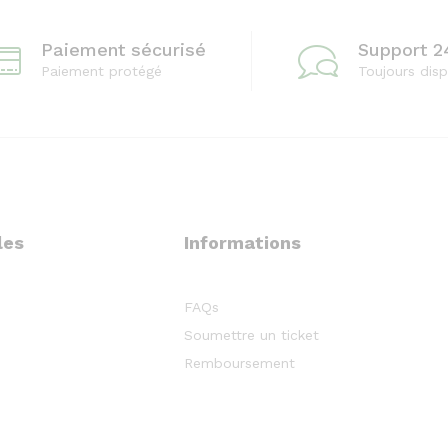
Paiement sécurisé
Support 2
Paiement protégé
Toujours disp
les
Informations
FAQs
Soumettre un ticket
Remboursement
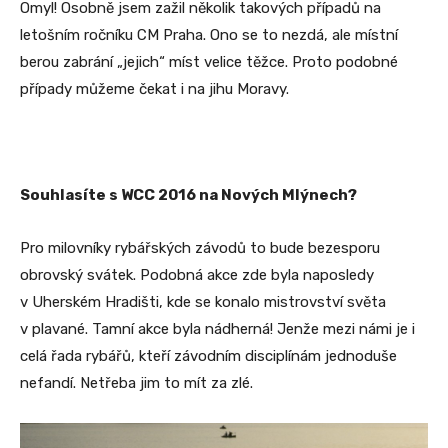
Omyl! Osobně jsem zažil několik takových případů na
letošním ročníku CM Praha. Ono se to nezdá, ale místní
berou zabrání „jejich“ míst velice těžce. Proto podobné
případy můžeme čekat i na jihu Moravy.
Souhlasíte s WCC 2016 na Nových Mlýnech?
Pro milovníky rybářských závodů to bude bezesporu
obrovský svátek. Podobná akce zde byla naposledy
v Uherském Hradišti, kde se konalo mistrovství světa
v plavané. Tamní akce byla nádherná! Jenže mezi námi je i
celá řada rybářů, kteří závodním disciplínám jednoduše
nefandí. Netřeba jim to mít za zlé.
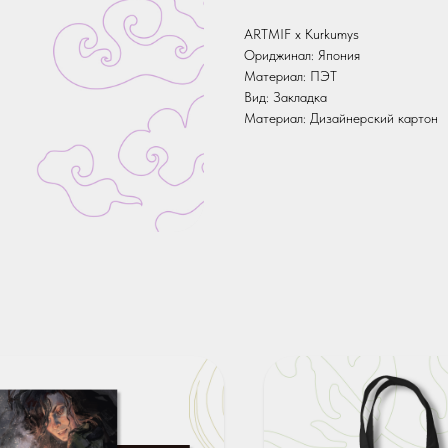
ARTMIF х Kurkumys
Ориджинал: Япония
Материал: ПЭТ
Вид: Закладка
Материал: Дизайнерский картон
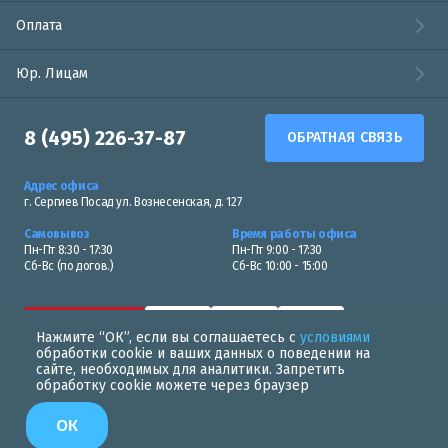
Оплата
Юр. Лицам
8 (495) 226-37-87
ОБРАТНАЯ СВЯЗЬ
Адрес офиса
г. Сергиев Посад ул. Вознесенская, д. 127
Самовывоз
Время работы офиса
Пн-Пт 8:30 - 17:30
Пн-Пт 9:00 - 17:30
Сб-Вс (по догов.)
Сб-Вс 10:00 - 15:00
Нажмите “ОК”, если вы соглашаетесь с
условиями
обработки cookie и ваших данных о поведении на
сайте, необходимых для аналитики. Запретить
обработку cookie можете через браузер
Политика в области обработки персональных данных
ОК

-.-.-

The required output is each line from the one with "Время работы офиса" through the end of the material above, repeated exactly with both ends included.

Время работы офиса
Пн-Пт 8:30 - 17:30
Пн-Пт 9:00 - 17:30
Сб-Вс (по догов.)
Сб-Вс 10:00 - 15:00
Нажмите “ОК”, если вы соглашаетесь с
условиями
обработки cookie и ваших данных о поведении на
сайте, необходимых для аналитики. Запретить
обработку cookie можете через браузер
Политика в области обработки персональных данных
ОК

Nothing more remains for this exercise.